Assignment:
Output every line of the entries from the line containing "AIUTO E CONSIGLI" through the last, exactly, with no other content.

Listed entries:
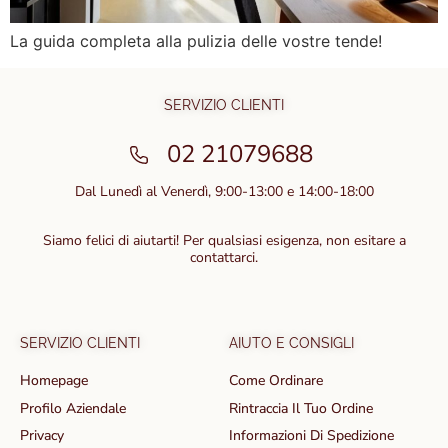
La guida completa alla pulizia delle vostre tende!
SERVIZIO CLIENTI
02 21079688
Dal Lunedì al Venerdì, 9:00-13:00 e 14:00-18:00
Siamo felici di aiutarti! Per qualsiasi esigenza, non esitare a
contattarci.
SERVIZIO CLIENTI
AIUTO E CONSIGLI
Homepage
Come Ordinare
Profilo Aziendale
Rintraccia Il Tuo Ordine
Privacy
Informazioni Di Spedizione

Solution to this exercise:
AIUTO E CONSIGLI
Homepage
Come Ordinare
Profilo Aziendale
Rintraccia Il Tuo Ordine
Privacy
Informazioni Di Spedizione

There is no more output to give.